55) OFT-00289 – ACACA. ACACA mutations are a known cause of an autosomal recessive disorder (acetyl-CoA carboxylase deficiency), where there is no ocular involvement to my knowledge. Do authors think this novel variant may play a gain of function role? Furthermore, how could they state there is a MATERNAL germinal mosaicism?
66) OFT00334 – TRPM1. Several “loss of function” variants in this gene are recessive alleles of congenital stationary night blindness… of course it is LP according to ACMG criteria: this patient and her mother are carriers of CSNB.
77) OFT-00346 or OFT-350??? – HSPE1 and ODF1. Both de novo… Was paternity confirmed?? And maternity as well, this could be an adopted child. Anyway, evidence for causality of these variants is very weak.
88) OFT-215 – PYKFYVE c.5844+3A>G is a good candidate, but it was inherited from an unaffected mother, whereas the pathogenic variant reported by Mei S. et al. is fully penetrant…
99) OFT-235 – CHMP4A. This is a very good candidate! My suggestion to the authors is to put this finding in Gene Matcher.
Quality of Englis is not bad but it would need some editing
Author Response
Thank you very much for reviewing the manuscript. Below are the changes made following the reviewers' suggestions.
Author Response File: Author Response.docx
Reviewer 3 Report
Authors conducted an interesting study to find potential candidate genes in Spanish families with non- syndromic pediatric cataracts using whole exome sequencing (WES). They could find a genetic diagnosis in 10% of the families studied and reported several possible causative genes involved in cataracts in 35% of their cohort. However, they could not identify obvious findings in 55% of their families. Moreover, they proposed LONP1, ACACA, TRPM1, CLIC5, 47 HSPE1, ODF1, PIKFYVE, and CHMP4A as potential candidates.
However, it is recommended to consider following comments:
1- Regarding heterozygous mutations related to disease with AR pattern of inheritance, It is highly recommended to look for any reports of heterozygous mutation for these genes that could cause disease including cataracts. This could help strengthen their study with more evidence. Without any reports of heterozygous mutations involved in diseases, it cannot be possible to conclude the causative roles of them.
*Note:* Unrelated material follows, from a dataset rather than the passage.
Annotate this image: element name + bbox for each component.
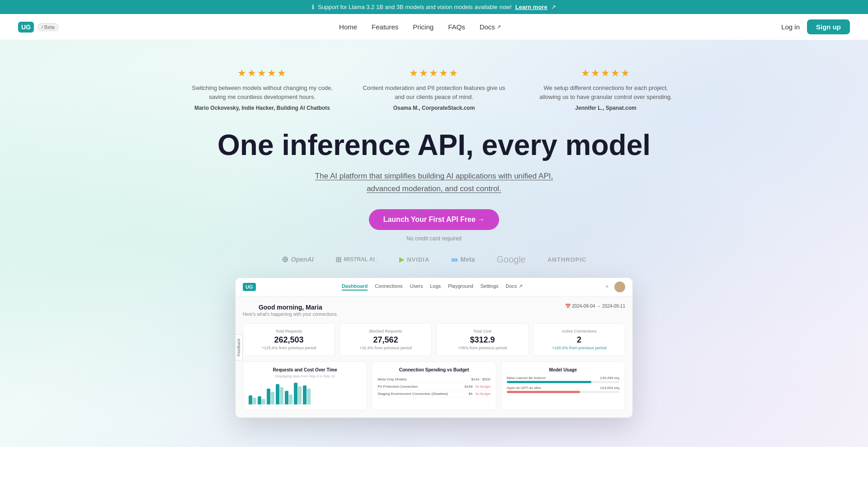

To give an example, LONP1 is an ATP-dependent protease and chaperone that have multiple key roles in mitochondri and there is a report of a patient with heterozygous for a de novo mutation in LONP1: c.901C>T,p.R301W who presented seizures, encephalopathy, pachygyria and microcephaly.
2- Some figures could be merged in one figure.
Author Response
Thank you very much for reviewing the manuscript. Below are the changes made following the reviewers' suggestions.
Author Response File: Author Response.docx
Round 2
Reviewer 1 Report
The article is well improved, can be accepted.
Minor editing of English language required.
Reviewer 3 Report
Authors made substantial changes to their manuscript and can be acceptable.